The court found that disorderly conduct isn’t a misdemeanor crime of domestic violence under federal law and therefore doesn’t disqualify a person from holding a concealed carry license. Justice Jill Karofsky, a member of the court’s liberal minority, concurred but in a separate opinion called on legislators to close a “dangerous loophole” that will allow domestic abusers to carry concealed weapons.

“Though legally correct, this result is as nonsensical as it is dangerous,” Karofsky wrote. “When a domestic abuse perpetrator, who has engaged in threats to kill or any other type of domestic violence, has access to a gun, the lethality risk for his victim increases significantly.”

The case revolves around Daniel Doubek, of Green Bay. According to court documents, Doubek broke into his estranged wife’s trailer in Door County in 1993 waving a board and shouting threats. He was ultimately convicted of disorderly conduct.

The state Justice Department granted Doubek a concealed carry permit in 2016, five years after carrying concealed weapons became legal in Wisconsin. The agency revoked his license in 2019 following an audit that revealed his disorderly conduct conviction.

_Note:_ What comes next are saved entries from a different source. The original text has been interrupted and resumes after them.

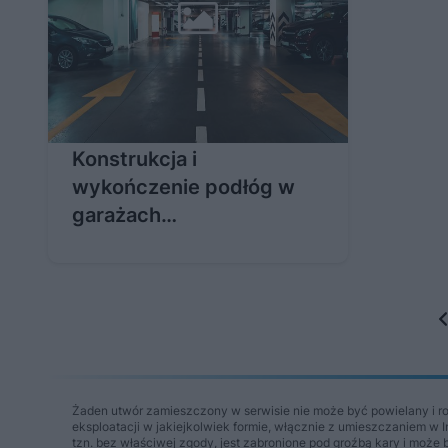
Konstrukcja i
wykończenie podłóg w
garażach
wielostanowiskowych -
wymagania prawne i
techniczne
Żaden utwór zamieszczony w serwisie nie może być powielany i r
eksploatacji w jakiejkolwiek formie, włącznie z umieszczaniem w 
tzn. bez właściwej zgody, jest zabronione pod groźbą kary i może 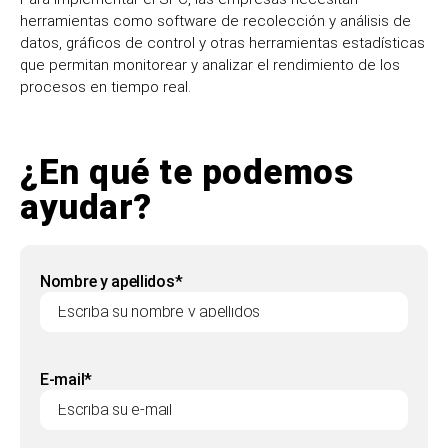
herramientas como software de recolección y análisis de
datos, gráficos de control y otras herramientas estadísticas
que permitan monitorear y analizar el rendimiento de los
procesos en tiempo real.
¿En qué te podemos
ayudar?
Nombre y apellidos*
E-mail*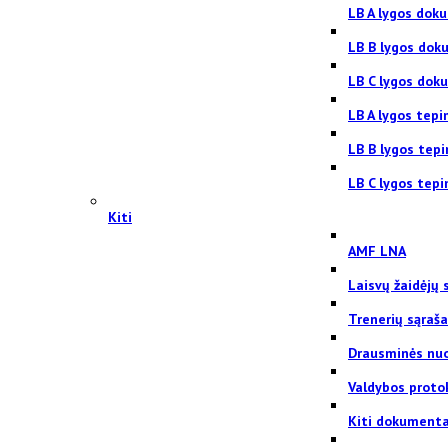
LB A lygos dok
LB B lygos dok
LB C lygos dok
LB A lygos tepi
LB B lygos tep
LB C lygos tepi
Kiti
AMF LNA
Laisvų žaidėjų 
Trenerių sąraš
Drausminės nu
Valdybos proto
Kiti dokumenta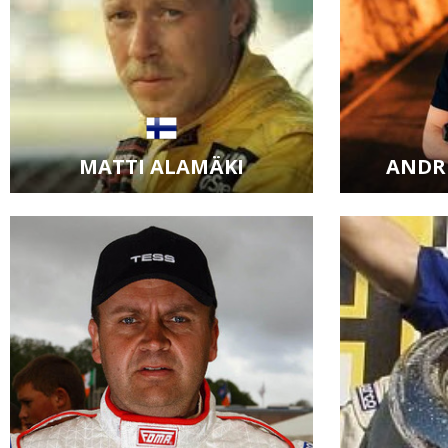
MATTI ALAMÄKI
ANDR
Zobrazit kartu jezdce
Zobraz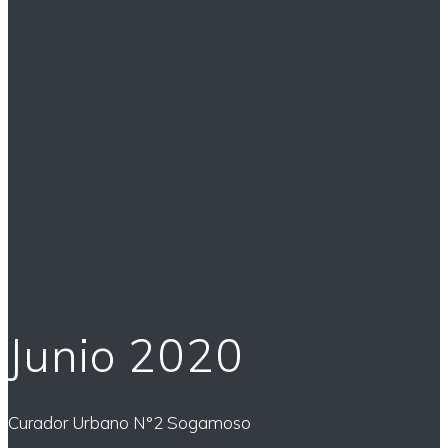
Junio 2020
Curador Urbano N°2 Sogamoso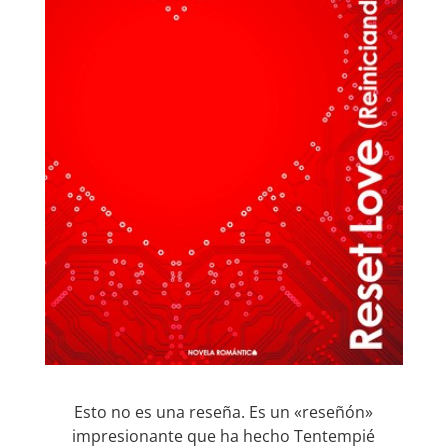
Esto no es una reseña. Es un «reseñón»
impresionante que ha hecho Tentempié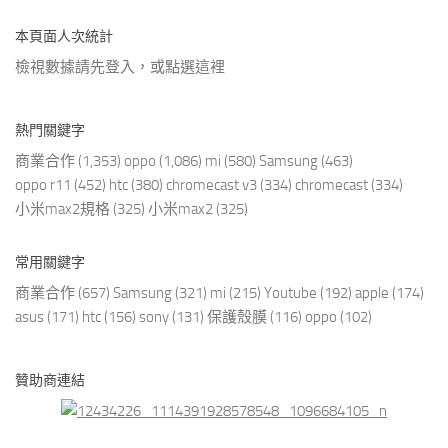
本頁面人次統計
檢視數據請先登入，或點選
這裡
熱門關鍵字
商業合作
(1,353)
oppo
(1,086)
mi
(580)
Samsung
(463)
oppo r11
(452)
htc
(380)
chromecast v3
(334)
chromecast
(334)
小米max2規格
(325)
小米max2
(325)
常用關鍵字
商業合作
(657)
Samsung
(321)
mi
(215)
Youtube
(192)
apple
(174)
asus
(171)
htc
(156)
sony
(131)
保護殼膜
(116)
oppo
(102)
贊助商連結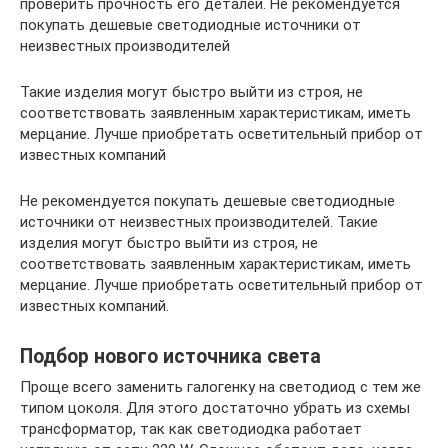
проверить прочность его деталей. Не рекомендуется
покупать дешевые светодиодные источники от
неизвестных производителей
Такие изделия могут быстро выйти из строя, не
соответствовать заявленным характеристикам, иметь
мерцание. Лучше приобретать осветительный прибор от
известных компаний
Не рекомендуется покупать дешевые светодиодные
источники от неизвестных производителей. Такие
изделия могут быстро выйти из строя, не
соответствовать заявленным характеристикам, иметь
мерцание. Лучше приобретать осветительный прибор от
известных компаний.
Подбор нового источника света
Проще всего заменить галогенку на светодиод с тем же
типом цоколя. Для этого достаточно убрать из схемы
трансформатор, так как светодиодка работает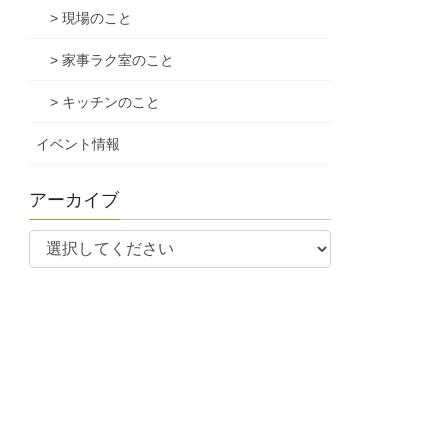
> 現場のこと
> 家事ラク室のこと
> キッチンのこと
イベント情報
アーカイブ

Federal law prohibits states from issuing concealed carry permits to people convicted of misdemeanor domestic violence. The Justice Department found Wisconsin’s disorderly conduct statute qualifies as misdemeanor domestic violence as defined under federal code.

Doubek sued to regain his permit, arguing that Wisconsin’s disorderly conduct statute doesn’t match the federal definition of misdemeanor domestic violence. The federal definition requires “the use or attempted use of physical force.” But the state disorderly statute doesn’t mention the use of force, defining disorderly conduct instead as violent, abusive, indecent, profane or other undefined conduct that causes a disturbance, he argued.

A judge in Green Bay upheld the license revocation but Doubek appealed. The 2nd District Court of Appeals sent the case directly to the state Supreme Court without ruling on it.

Writing for the majority, Justice Brian Hagedorn said a disorderly conduct conviction in Wisconsin can’t disqualify someone from holding a concealed carry license in the state.